EC2 Create new Linux user(s) with their OWN Key Pairs?

Question

In EC2, i spinned a CentOS v6.5 instance, and i got a Key Pair as well (of course). But the problem is, i hoped it would be like as usual before that it would creates the ec2-user user, so that i can use the ec2-user name and login with that key pair.

But now is not. Instead the key is for root directly. And there also is no ec2-user.

So my basic question would be:

• How to creates each of additional (new) users, (now lets call "michael" as one new user), to be logged in by using their NEWLY generated (own different) key pairs .pem files? (So that "michael" doesn't need to use the Password, but just use it own key pair)
• Again, another new user with new key-pair again. (Lets say, the user annie)

Note: It would be really appreciable if a simple (straight-forward) step-by-step instruction can be provided.

Answer 1

Create the user:

# useradd michael

Generate a key pair for him:

# ssh-keygen -b 2048 -t rsa -f key -C michael

Above command will create tow files: key and key.pub

Create .ssh directory for michael and copy the .pub file as below:

# su - michael
# mkdir .ssh && cd .ssh
# cat > authorized_keys < key.pub
# chmod 0700 ~/.ssh; chmod 0600 ~/.ssh/authorized_keys

Handover key to michael.

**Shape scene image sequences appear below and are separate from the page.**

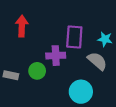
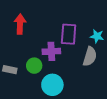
gray semicircle: (97, 61) -> (90, 56), turned 66
cyan circle: (81, 92) -> (52, 85), moved

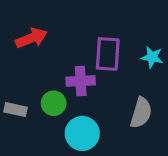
red arrow: (20, 24) -> (31, 38), turned 66
gray semicircle: (90, 56) -> (141, 113), moved

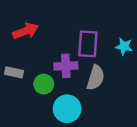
gray rectangle: (15, 110) -> (14, 72), moved
gray semicircle: (141, 113) -> (96, 78), moved

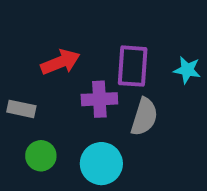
red arrow: (26, 31) -> (60, 62), moved
green circle: (44, 84) -> (41, 156), moved

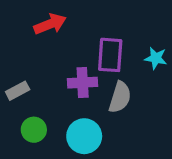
red arrow: (60, 62) -> (50, 24), moved
gray rectangle: (21, 109) -> (18, 91), turned -40

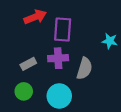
purple rectangle: (110, 55) -> (63, 30), moved
gray rectangle: (18, 91) -> (28, 64), moved

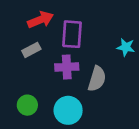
gray rectangle: (28, 64) -> (31, 50), moved

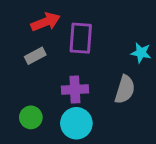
purple cross: (67, 67) -> (75, 89), moved
gray semicircle: (97, 79) -> (125, 89), moved

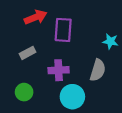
gray rectangle: (35, 56) -> (28, 53), moved
cyan circle: (76, 123) -> (72, 97), moved

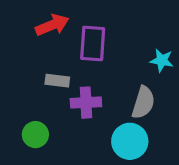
gray rectangle: (28, 53) -> (57, 81), moved, turned 35
cyan circle: (72, 97) -> (130, 141), moved

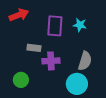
red arrow: (52, 25) -> (19, 15), moved
cyan star: (162, 60) -> (80, 25), moved

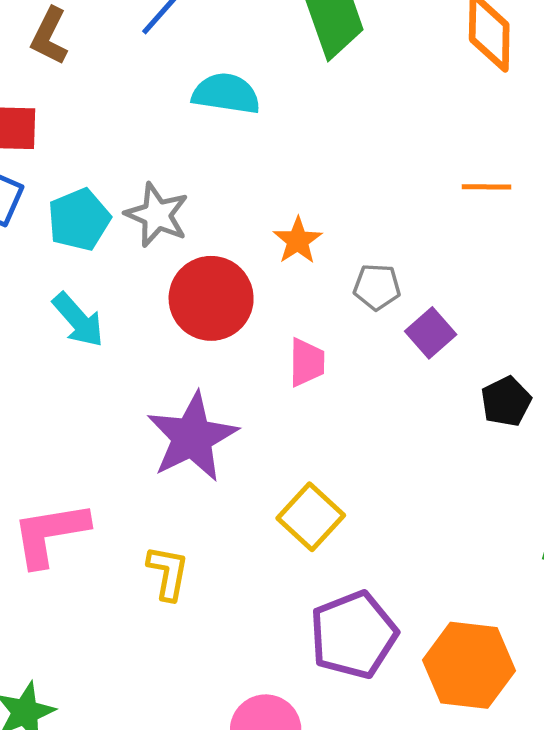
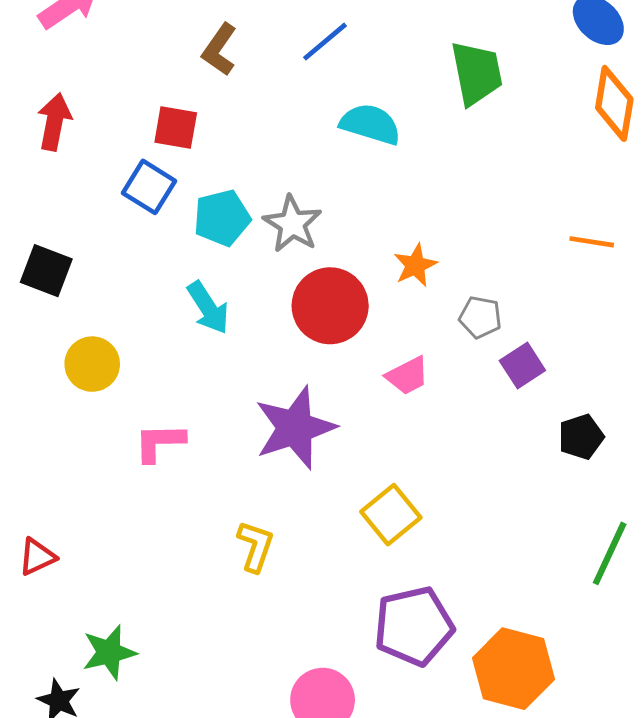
pink trapezoid: (307, 362) -> (407, 376), turned 54
pink L-shape: (50, 534) -> (160, 442), moved, size x0.7

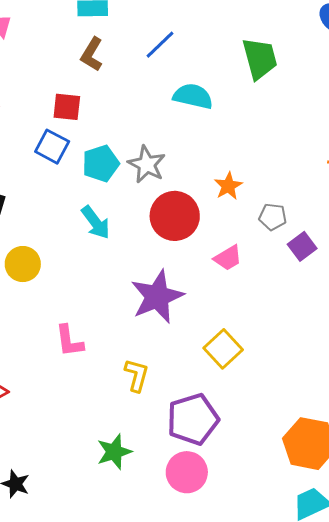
pink L-shape: (160, 442) -> (69, 341), moved, turned -93
purple pentagon: (414, 626) -> (193, 419), moved
green star: (109, 652) -> (114, 452), moved

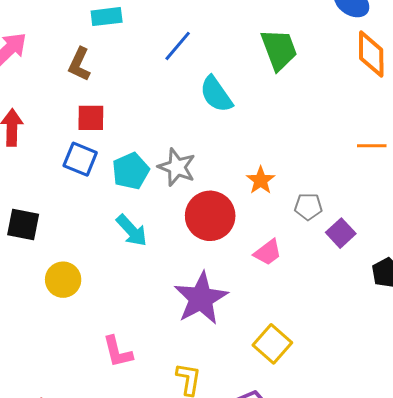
brown L-shape: (92, 54) -> (79, 64), moved
cyan semicircle: (193, 96) -> (216, 94), turned -132

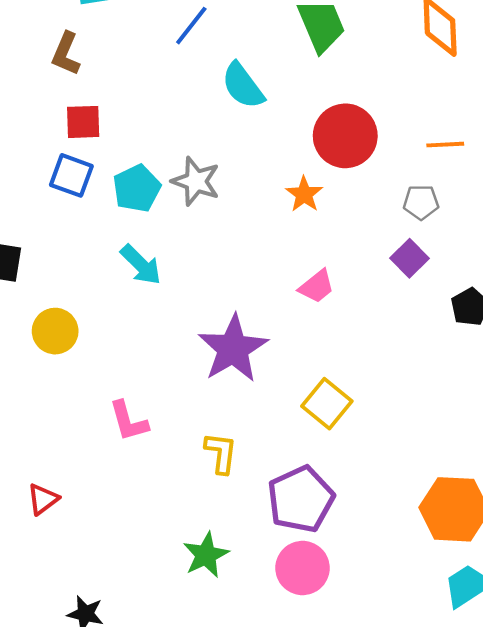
gray pentagon: (308, 207) -> (421, 202), moved
red circle: (210, 216) -> (345, 136), moved

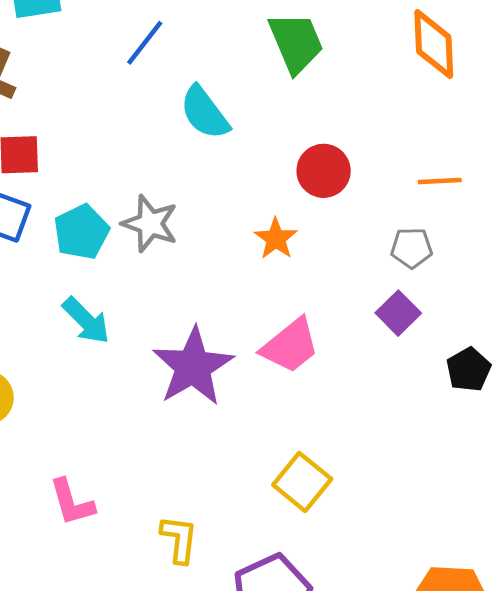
red circle: (345, 136) -> (324, 171), size x0.7
pink trapezoid: (317, 286) -> (290, 346), size x1.4
purple star: (233, 349) -> (193, 367), moved

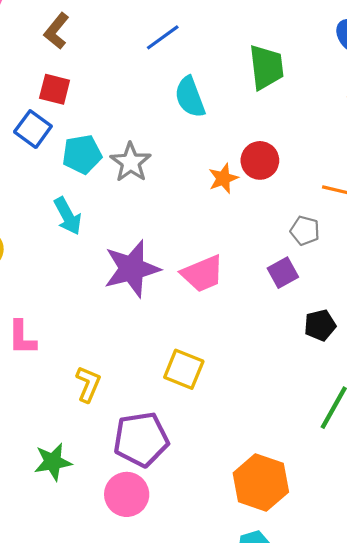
orange star: (276, 239) -> (223, 178), moved
yellow square: (302, 482) -> (184, 369), turned -33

This is nothing but the private key. Usually AWS appends .pem to the private keys.

Now michael can login with private key key as below:

ssh -i key michael@<ec2_host_name>

Answer 2

The easiest way to achieve this, is during the instance init using cloud-init and user data.

Copy and paste the following script into the User Data field while creating your EC2 instance.

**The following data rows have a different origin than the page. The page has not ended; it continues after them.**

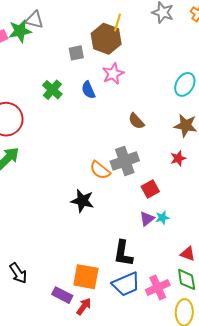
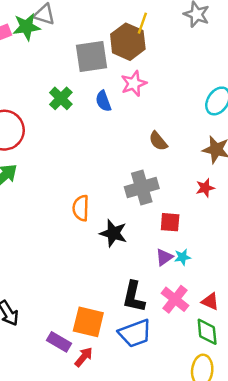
gray square: (76, 53) -> (92, 56), size x1.8
orange semicircle: (100, 170) -> (81, 208), moved, turned 50
red square: (150, 189) -> (170, 222), turned 30
black star: (82, 201) -> (113, 233), moved
pink cross: (158, 287) -> (175, 299), moved, turned -30

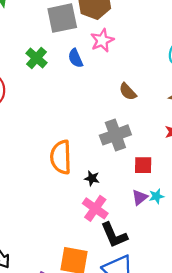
orange semicircle: (81, 208) -> (61, 157), size x1.4
black star: (113, 233) -> (92, 178), size x0.6
black L-shape: (134, 297) -> (114, 235), turned -32
pink cross: (175, 299) -> (95, 208), moved

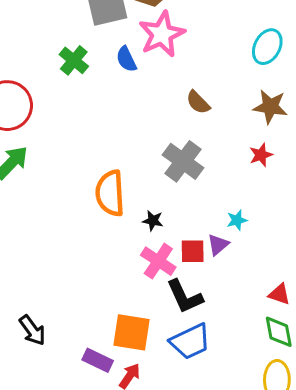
pink star: (102, 40) -> (162, 34), size x1.4
gray cross: (115, 135) -> (183, 161), turned -32
red square: (143, 165) -> (193, 251), moved
cyan star: (156, 196) -> (237, 220), moved

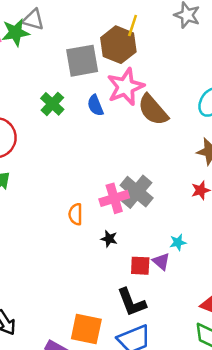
brown semicircle: (198, 102) -> (153, 110), moved, size x1.6
orange semicircle: (110, 193) -> (76, 214), size x0.6
purple triangle: (218, 245) -> (161, 261), turned -42
pink cross: (158, 261) -> (114, 198), moved, turned 36

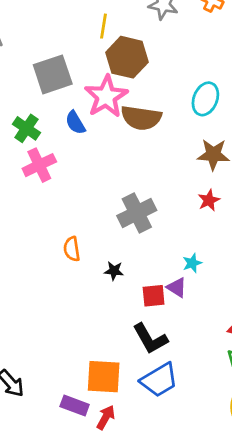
brown hexagon: (118, 45) -> (127, 57), moved
brown semicircle: (153, 110) -> (141, 118), turned -32
gray cross: (137, 192) -> (137, 213), turned 32
pink cross: (114, 198) -> (39, 165), moved

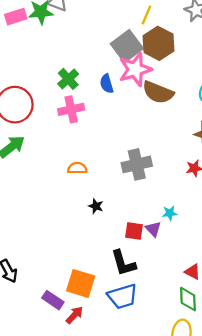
gray square: (53, 74) -> (127, 46), moved, turned -32
orange semicircle: (72, 249) -> (77, 168), moved, turned 84
black star: (114, 271) -> (96, 206), moved

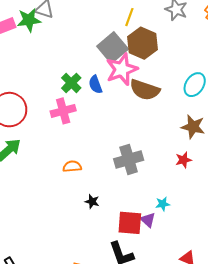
green cross: (68, 79) -> (71, 83), moved
red square: (134, 231) -> (130, 223), size x1.4

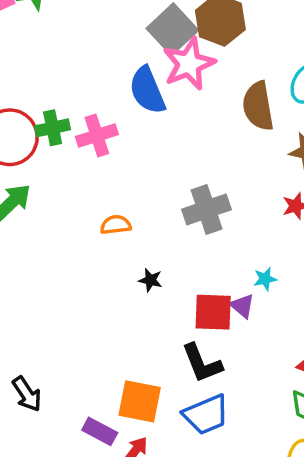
green cross: (71, 83) -> (53, 128), moved, turned 36
blue semicircle: (95, 85) -> (147, 90), size x1.6
brown semicircle: (145, 90) -> (258, 106), moved, turned 64

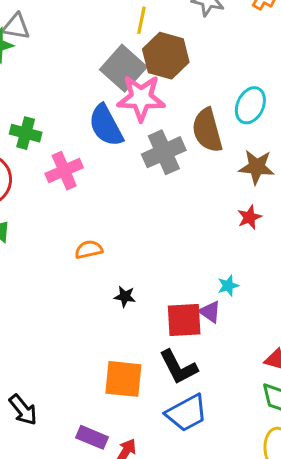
pink star: (189, 64) -> (141, 98), turned 30
green cross: (53, 128) -> (26, 133), moved, turned 32
gray cross: (207, 209) -> (164, 152), moved
orange square: (140, 401) -> (123, 379), moved

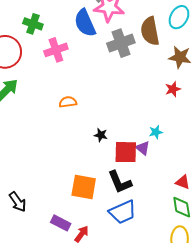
black star: (125, 297) -> (101, 135), moved

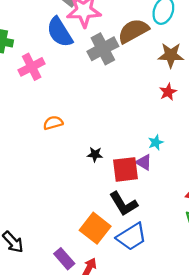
brown semicircle: (150, 31) -> (133, 31), turned 80
orange square: (84, 187) -> (95, 228), moved, turned 36
purple rectangle: (61, 223) -> (64, 259), turned 30

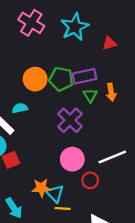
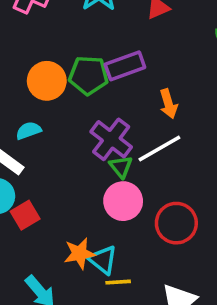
orange arrow: (111, 92) -> (168, 104), moved
green triangle: (90, 95) -> (121, 167), moved
white line: (112, 157) -> (159, 148), moved
red circle: (90, 180) -> (176, 223), moved, size x1.5

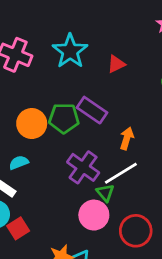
purple rectangle: (125, 66) -> (92, 110), turned 56
orange arrow: (168, 104) -> (127, 138), turned -145
green triangle: (121, 167) -> (105, 193), moved

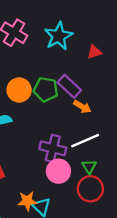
orange arrow: (127, 138) -> (82, 107), moved, turned 96
purple cross: (83, 167) -> (53, 148), moved, turned -30
green triangle: (105, 193) -> (89, 167), moved

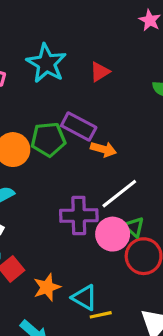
pink circle: (58, 171) -> (113, 234), moved
orange star: (27, 201) -> (47, 287), moved

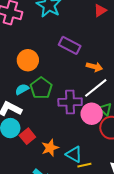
red triangle: (100, 72) -> (100, 10), moved
green pentagon: (48, 139) -> (41, 88), moved, turned -30
orange arrow: (103, 149) -> (94, 67), moved

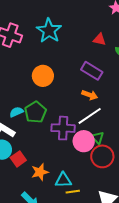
red triangle: (100, 10) -> (99, 39), turned 40
purple rectangle: (70, 45) -> (92, 71), moved
orange circle: (28, 60) -> (43, 76), moved
cyan triangle: (74, 154) -> (63, 180), turned -36

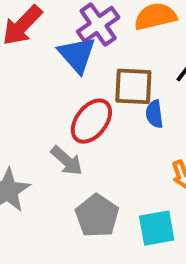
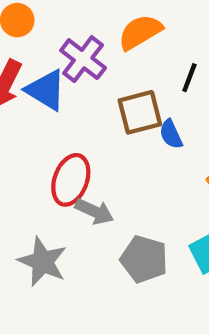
blue triangle: (77, 55) -> (46, 90), moved
red ellipse: (91, 121) -> (71, 180), moved

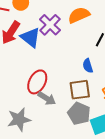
brown square: (140, 112) -> (80, 90), moved
gray pentagon: (144, 259) -> (79, 114), moved
gray star: (43, 262) -> (19, 119), turned 30

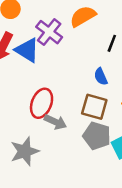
brown square: (80, 90) -> (94, 107), turned 30

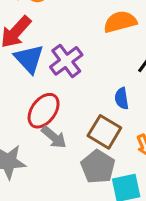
purple cross: (49, 32) -> (66, 61), moved
blue triangle: (27, 50) -> (29, 59), moved

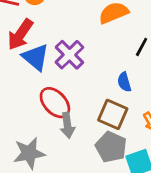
red ellipse: (44, 111) -> (55, 103), turned -72
gray arrow: (54, 137) -> (67, 125), turned 50

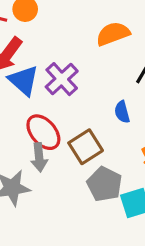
brown square: (113, 114) -> (86, 147), moved, turned 32
gray arrow: (67, 125) -> (39, 157), moved

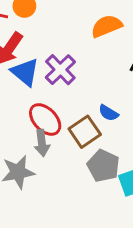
blue semicircle: (122, 112) -> (108, 113), moved, turned -42

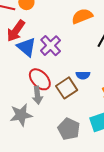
blue semicircle: (108, 113) -> (83, 75), turned -32
gray pentagon: (103, 166) -> (69, 129), moved

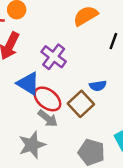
blue triangle: (26, 47) -> (28, 83), moved
gray arrow: (37, 95) -> (48, 118), turned -36

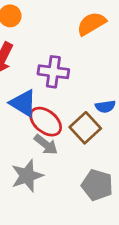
purple cross: (54, 57) -> (53, 72), turned -30

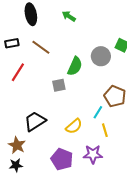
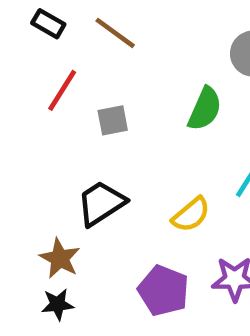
black rectangle: (12, 43) -> (48, 24), turned 40
green semicircle: (75, 66) -> (205, 109), moved
gray square: (59, 85) -> (113, 120), moved

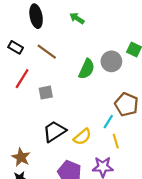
green semicircle: (205, 109) -> (87, 69), moved
black trapezoid: (101, 203) -> (54, 131), moved

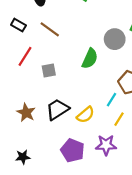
green semicircle: (87, 69) -> (90, 59), moved
yellow line: (116, 141) -> (119, 119), turned 48
brown star: (21, 157) -> (26, 113), moved

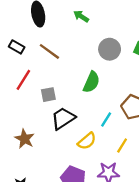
gray circle: (115, 39) -> (110, 49), moved
cyan line: (111, 100) -> (106, 119), moved
black trapezoid: (57, 109) -> (63, 118), moved

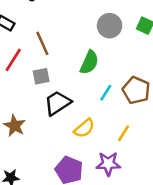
brown line: (49, 51) -> (42, 43), moved, turned 30
cyan line: (106, 119) -> (106, 93), moved

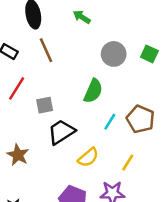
brown line: (42, 43) -> (46, 50), moved

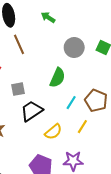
yellow line: (128, 163) -> (82, 127), moved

For username, enter the new user's user name. For ssh-rsa AB3nzExample, enter your public key.

#cloud-config
cloud_final_modules:
- [users-groups,always]
users:
  - name: username
    groups: [ wheel ]
    sudo: [ "ALL=(ALL) NOPASSWD:ALL" ]
    shell: /bin/bash
    ssh-authorized-keys: 
    - ssh-rsa AB3nzExample

This can be easily automated if you are using Terraform.